Don’t blame me for the title. That was of Higher Thing’s choosing. This article is not.
I was asked by a former member what I thought of it this year. I said, “I thought the sessions were good, but now that the organization is officially sanctioned by Synod it has lost its edge and it promotes the LCMS, and that is a loss in my mind. Also, in 2010 the presenters came out in Hawaiian shirts and hockey shirts over clericals. I said at the time that I wish they would choose one or the other. They chose the former not the later. I was most disturbed by their having a pastor from the AALC, the Synod that doesn’t practice closed Communion with whom we are in “fellowship,” preach.”
That pretty well sums it up.
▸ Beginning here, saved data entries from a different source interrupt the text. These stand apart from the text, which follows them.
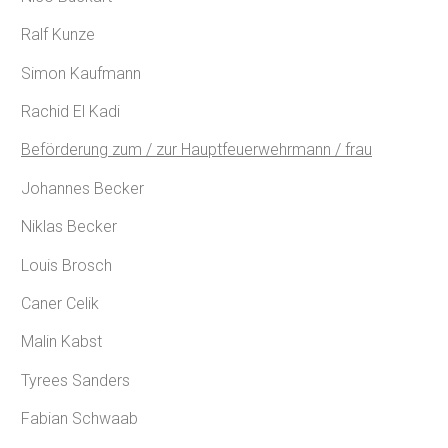
Ralf Kunze
Simon Kaufmann
Rachid El Kadi
Beförderung zum / zur Hauptfeuerwehrmann / frau
Johannes Becker
Niklas Becker
Louis Brosch
Caner Celik
Malin Kabst
Tyrees Sanders
Fabian Schwaab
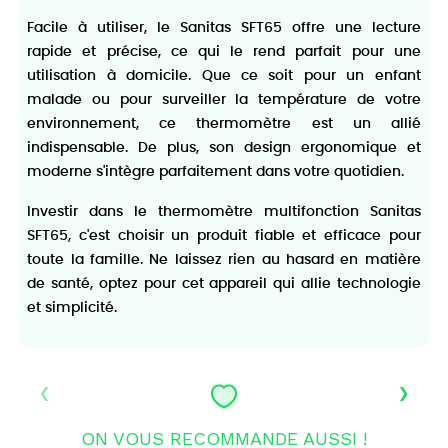
Facile à utiliser, le Sanitas SFT65 offre une lecture
rapide et précise, ce qui le rend parfait pour une
utilisation à domicile. Que ce soit pour un enfant
malade ou pour surveiller la température de votre
environnement, ce thermomètre est un allié
indispensable. De plus, son design ergonomique et
moderne s'intègre parfaitement dans votre quotidien.
Investir dans le thermomètre multifonction Sanitas
SFT65, c'est choisir un produit fiable et efficace pour
toute la famille. Ne laissez rien au hasard en matière
de santé, optez pour cet appareil qui allie technologie
et simplicité.
‹
›
ON VOUS RECOMMANDE AUSSI !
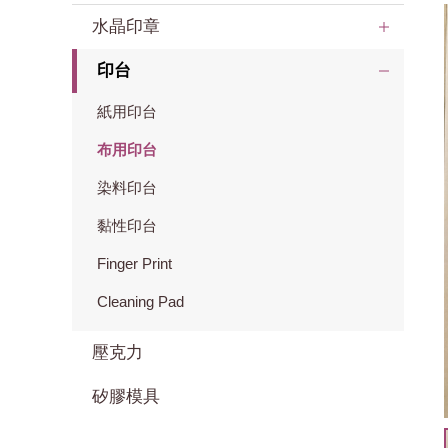
水晶印章
印台
紙用印台
布用印台
染料印台
黏性印台
Finger Print
Cleaning Pad
壓克力
矽膠模具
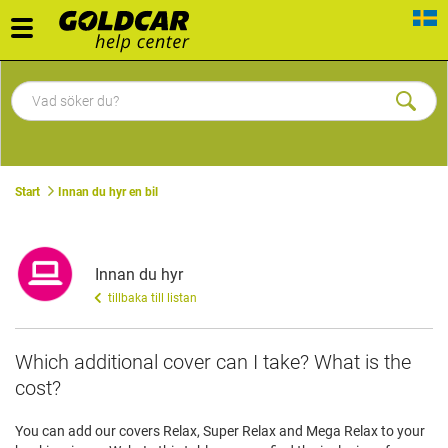
Toggle
navigation
Start
Innan du hyr en bil
Innan du hyr
tillbaka till listan
Which additional cover can I take? What is the
cost?
You can add our covers Relax, Super Relax and Mega Relax to your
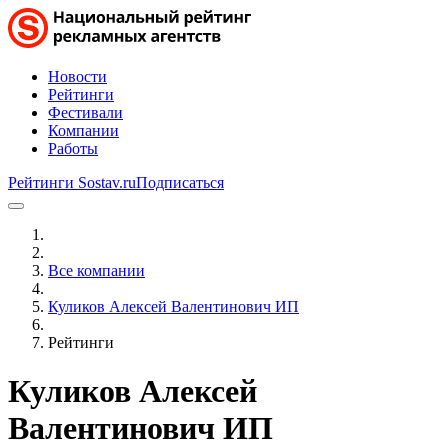
Новости
Рейтинги
Фестивали
Компании
Работы
Рейтинги Sostav.ru
Подписаться
Все компании
Куликов Алексей Валентинович ИП
Рейтинги
Куликов Алексей
Валентинович ИП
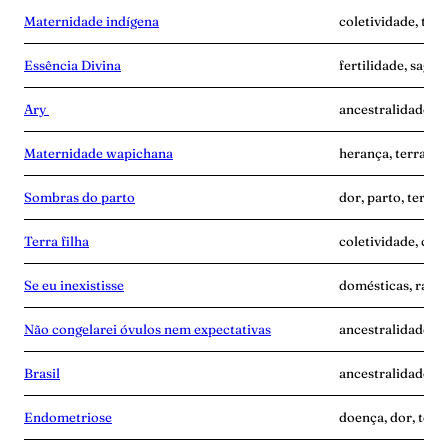
Maternidade indígena
coletividade, terr
Essência Divina
fertilidade, sagra
Ary
ancestralidade, i
Maternidade wapichana
herança, terra-gr
Sombras do parto
dor, parto, terra-
Terra filha
coletividade, cui
Se eu inexistisse
domésticas, raiva,
Não congelarei óvulos nem expectativas
ancestralidade, m
Brasil
ancestralidade, te
Endometriose
doença, dor, terr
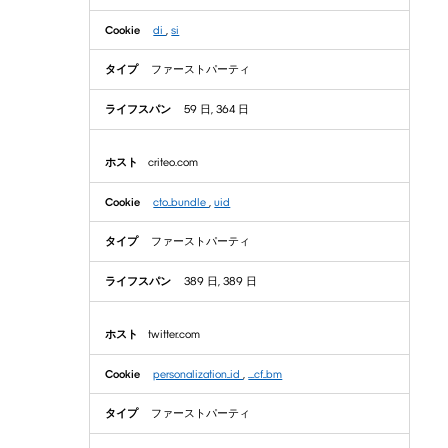
di
,
si
ファーストパーティ
59 日, 364 日
criteo.com
cto_bundle
,
uid
ファーストパーティ
389 日, 389 日
twitter.com
personalization_id
,
__cf_bm
ファーストパーティ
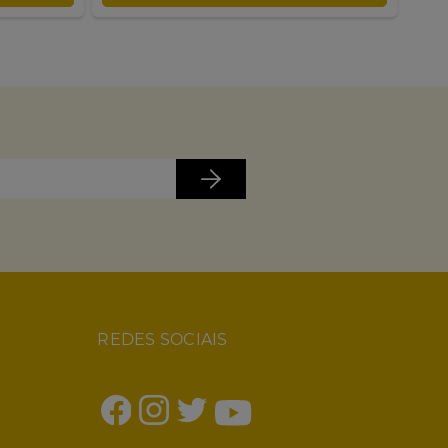
REDES SOCIAIS
1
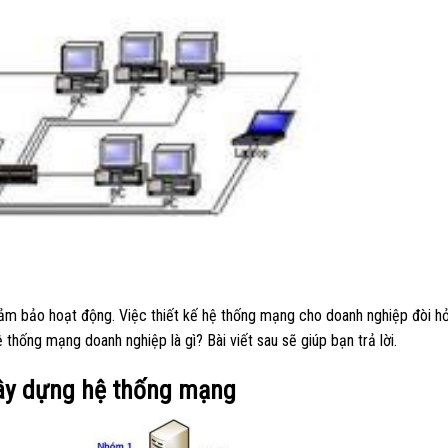
m bảo hoạt động. Việc thiết kế hệ thống mạng cho doanh nghiệp đòi hỏ
 thống mạng doanh nghiệp là gì? Bài viết sau sẽ giúp bạn trả lời.
xây dựng hệ thống mạng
I was bothered that the Concordias sponsored the t-shirts and that their ads were throughout the sectional books. From their standpoint, I understand why. It’s golden chance to reach about 2,000 seriously Lutheran kids and parents. I noted that Concordia, Austin which awarded the most pro-abortion Texas senator the outstanding Christian leader award and Concordia, Portland which has an outspoken evolutionist and feminist on their faculty were curiously absent.
I know that wearing a clerical is no guarantor of orthodoxy, but something is changing when an organization goes from presenters in clericals, to presenters with clericals covered, to no clericals. It’s fine if you don’t believe me. Thirty years ago an older pastor told me something had changed when the Lutheran Annual instead of beginning with the ordained clergy roster began with congregations. I didn’t believe him. I was wrong. Not only words matter, but so does the order of things and so does dress. It may not guarantee anything but it does say something.
What about the AALC pastor preaching? You wouldn’t know he was AALC if you didn’t know of him. They didn’t list him as such. First, his sermon was fine, confessional, Gospel centered. Second, I know him by phone to be an exceptional individual. Third, I would not want to preach in such a venue, so this is not about sour grapes. It’s about respecting the fact that an entire district of the LCMS memorialized Synod to break fellowship with the AALC. Why put center stage a man who has been a pastor for less than two years and is in a synod which has a doctrine of Communion different than ours?
More about the mythical fellowship we have with the AALC in another post. For now let me close “Higher Things Crucified” by saying that the organization as I knew it is finished. It’s time for another youth organization not only to dare to be Lutheran but to take the double-dog dare and dare to be outside the Synod.